Mais le Grand Roi eut peur de notre cité, quand il vit les Lacédémoniens renoncer à la guerre maritime. Désireux de faire défection, il réclamait les Grecs du continent[4] que lui avait précédemment livrés Lacédémone[5], comme condition de son alliance avec nous et les autres alliés, s’attendant à un refus qui servirait de prétexte c à sa défection. Les autres alliés le déçurent : Corinthiens, Argiens, Béotiens et le reste des alliés consentirent à cet abandon ; ils convinrent et jurèrent, s’il était prêt à leur donner de l’argent, de livrer les Grecs du continent ; seuls, nous n’osâmes ni les livrer ni prêter serment. Voilà comme la générosité et l’indépendance de notre ville

  1. L’orateur paraît sentir la faiblesse de sa thèse ; il essaie de justifier pour Athènes ce rapprochement avec la Perse dont il faisait plus haut un grief à Sparte.

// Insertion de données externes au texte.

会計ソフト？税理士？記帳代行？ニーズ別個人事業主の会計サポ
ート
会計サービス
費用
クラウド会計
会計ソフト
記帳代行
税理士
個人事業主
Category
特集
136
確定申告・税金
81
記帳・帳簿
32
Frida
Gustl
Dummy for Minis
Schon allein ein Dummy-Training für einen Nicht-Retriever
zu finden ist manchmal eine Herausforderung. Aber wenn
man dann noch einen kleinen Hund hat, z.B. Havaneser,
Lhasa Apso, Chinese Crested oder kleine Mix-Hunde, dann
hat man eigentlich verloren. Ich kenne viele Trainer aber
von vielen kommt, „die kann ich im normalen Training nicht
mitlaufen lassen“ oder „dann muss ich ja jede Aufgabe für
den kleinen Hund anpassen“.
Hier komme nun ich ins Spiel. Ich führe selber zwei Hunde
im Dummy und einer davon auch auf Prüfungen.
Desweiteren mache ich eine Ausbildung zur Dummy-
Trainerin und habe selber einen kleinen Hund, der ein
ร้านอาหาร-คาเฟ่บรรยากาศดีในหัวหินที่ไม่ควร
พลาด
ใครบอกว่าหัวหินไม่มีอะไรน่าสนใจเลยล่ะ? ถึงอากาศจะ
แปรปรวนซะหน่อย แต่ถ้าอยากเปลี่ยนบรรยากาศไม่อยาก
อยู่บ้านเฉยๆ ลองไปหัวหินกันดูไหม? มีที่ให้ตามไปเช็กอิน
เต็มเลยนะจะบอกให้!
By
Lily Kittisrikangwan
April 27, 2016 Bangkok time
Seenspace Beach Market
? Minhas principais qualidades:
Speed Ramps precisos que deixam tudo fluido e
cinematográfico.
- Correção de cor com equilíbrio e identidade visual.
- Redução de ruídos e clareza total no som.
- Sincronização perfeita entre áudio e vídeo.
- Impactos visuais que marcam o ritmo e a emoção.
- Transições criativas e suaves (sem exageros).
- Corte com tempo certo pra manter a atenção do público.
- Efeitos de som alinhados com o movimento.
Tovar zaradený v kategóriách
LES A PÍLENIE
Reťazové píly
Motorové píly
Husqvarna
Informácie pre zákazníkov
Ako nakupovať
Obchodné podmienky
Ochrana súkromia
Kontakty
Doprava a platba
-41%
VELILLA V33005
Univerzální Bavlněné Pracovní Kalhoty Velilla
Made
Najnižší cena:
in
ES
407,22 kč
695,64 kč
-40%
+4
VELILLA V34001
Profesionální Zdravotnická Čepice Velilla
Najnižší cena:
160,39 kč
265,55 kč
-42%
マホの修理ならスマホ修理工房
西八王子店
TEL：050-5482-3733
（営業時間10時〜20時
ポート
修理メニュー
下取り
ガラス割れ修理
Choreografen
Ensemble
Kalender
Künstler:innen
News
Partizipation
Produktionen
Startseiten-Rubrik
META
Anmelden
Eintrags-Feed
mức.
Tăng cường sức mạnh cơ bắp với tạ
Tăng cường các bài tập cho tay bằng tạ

  2. Sur l’exactitude historique de tout cet exposé, voir la Notice, p. 62.
  3. La leçon des mss., Παρίων, a paru suspecte à nombre de critiques, et les corrections les plus diverses ont été proposées. Il semble pourtant que le texte puisse être conservé. L’orateur paraît faire allusion aux efforts de Conon (en 394/393) pour chasser des Cyclades les harmostes lacédémoniens (Xénophon, Helléniques, IV, 8). C’est vers cette époque que Pasinos s’empara de Paros (Isocrate, Éginét., 18).
  4. D’Asie Mineure.
  5. Par l’accord de 412 (Thucydide, VIII, 18).